私は、自分が平均寿命まで生きることができるとは考えていない。そう予測しておくことが現実的であると思っている。平均寿命よりも早く死を迎えるであろうという予測のもとに今後の人生を濃密に生きていこうという姿勢をもつことが、結果として悔いのない人生を歩めることに繋がると思うのである。その一環として、私は自分が成し遂げたいと思うことをこれまで以上に積極的に実行に移す決意をしたのである。

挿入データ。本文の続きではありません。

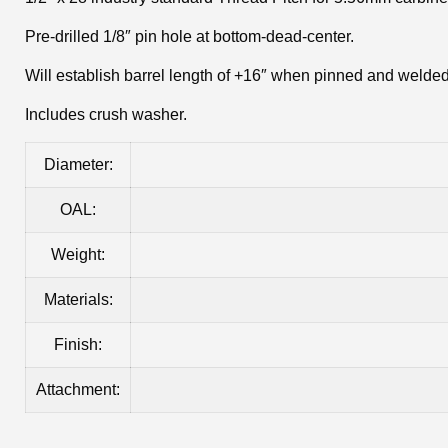
Pre-drilled 1/8″ pin hole at bottom-dead-center.
Will establish barrel length of +16″ when pinned and welded 
Includes crush washer.
Diameter:
OAL:
Weight:
Materials:
Finish:
Attachment:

ここで自問する。自分は具体的に何をするのか。何を成し遂げたいのか。

私は生来、「作品づくり」が好きであるので、何らかの作品をつくること、そして遺すことが、生き甲斐になっている感がある。自分の作品を他人に味わってもうことが私の喜びである。何をするのか、とか、何を成し遂げたいのか、とかいう自問に回答するには、時間を要しなかった。

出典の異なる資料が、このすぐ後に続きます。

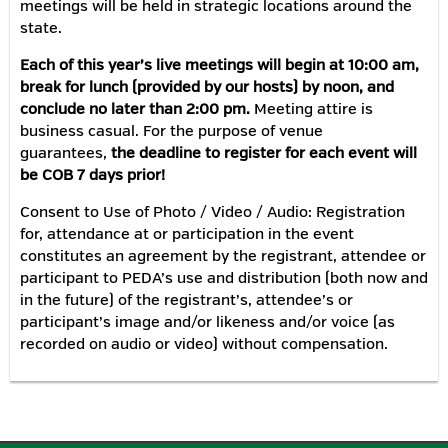
meetings will be held in strategic locations around the
state.
Each of this year’s live meetings will begin at 10:00 am,
break for lunch (provided by our hosts) by noon, and
conclude no later than 2:00 pm.
Meeting attire is
business casual. For the purpose of venue
guarantees,
the deadline to register for each event will
be COB 7 days prior!
Consent to Use of Photo / Video / Audio: Registration
for, attendance at or participation in the event
constitutes an agreement by the registrant, attendee or
participant to PEDA’s use and distribution (both now and
in the future) of the registrant’s, attendee’s or
participant’s image and/or likeness and/or voice (as
recorded on audio or video) without compensation.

『青年期の知的迷路から脱出する方法』を執筆したことは、その実行の一つなのである。

なお、冒頭のほうで、この本を書くことを「何となく先延ばしにして、歳を重ねてしまった。」と書いたが、これは必ずしも悪いことではない。歳を重ねながら新たに気付いたこともあるし、年月を経たぶん表現技法も向上したからである。